Supongo que el sobrepeso me da libertad para hablar del asunto.  La frase "este cree que los chanchos vuelan" se ha usado tradicionalmente para señalar al ingenuo; nace del supuesto de que los cerdos "no pueden volar porque son gordos" y, por ende, solo alguien muy tonto podría suponerlos cortando el aire como un águila. Mucho más certera sería la máxima si reemplazáramos a los chanchos por las avestruces —aladas, inmensas e incapaces de alzar vuelo—, pero el asunto elemental —las alas— se ignora para darle relevancia a los kilos.

Si siempre fui gordo (perdón, "sí, siempre fui gordo"), son contadas las circunstancias en las que he sentido que esos kilos son un verdadero problema (y es acá donde el chancho que no vuela viene a cuento), y casi invariablemente está involucrada una silla, un sillón o un asiento (porque mis dramas con la ropa los solucionaron los sastres y "Big & Tall" —que por alguna acomplejada razón que ignoro se llama ahora "Casual Male"— y mis líos con la salud los tengo en jaque a fuerza de caminatas —el mate se lo dejo al infarto, pero no nos pongamos agoreros—).

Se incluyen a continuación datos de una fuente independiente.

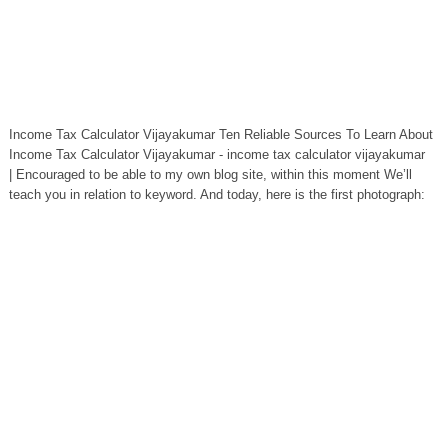
Income Tax Calculator Vijayakumar Ten Reliable Sources To Learn About
Income Tax Calculator Vijayakumar - income tax calculator vijayakumar
| Encouraged to be able to my own blog site, within this moment We’ll
teach you in relation to keyword. And today, here is the first photograph:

Entendámonos, no estoy acusando a las sillas (¡pobres ellas!, que tan estoicas me toleran, bueno, casi todas).  Tampoco es que guarde un especial rencor por el carpintero (profesión notable y ennoblecida hasta en la Biblia), el ingeniero o el empeñoso operario de la máquina que fabrica asientos por miles.  Para más señas, el asunto no es con la silla toda, sino con una de sus partes: ¿con qué otro fin que no fuera torturar a los gordos pudieron haberse creado los brazos de las sillas?  Algún ingenuo dirá que para descansar los codos, pero yo creo que se trata de una conspiración.

Ir a lugares públicos y verse sometido a la tiranía de la estrechez de una silla es, por lo menos, infame.  Más cuando se es joven y tímido (ya sé que no me creen, pero era) y uno anda de primera cita con la chica aquella a la que ha invitado a compartir (al menos) "el pan y la palabra".  Con el paso del tiempo (y de los kilos, que, en realidad, no pasan sino que se asientan —pero asientan también, y eso es lo bueno, el carácter—) el asunto se hace manejable.  Hoy, sencillamente, en el lugar al que vaya pido que me cambien la silla "por una sin brazos" que los comprensivos mozos siempre, hasta ahora, han encontrado.  Otro espacio terrible es el de las butacas de los cines y teatros; felizmente, y por eso de la competencia, las salas se han hecho más modernas, han elevado sus estándares de comodidad y han anchado sus sillas.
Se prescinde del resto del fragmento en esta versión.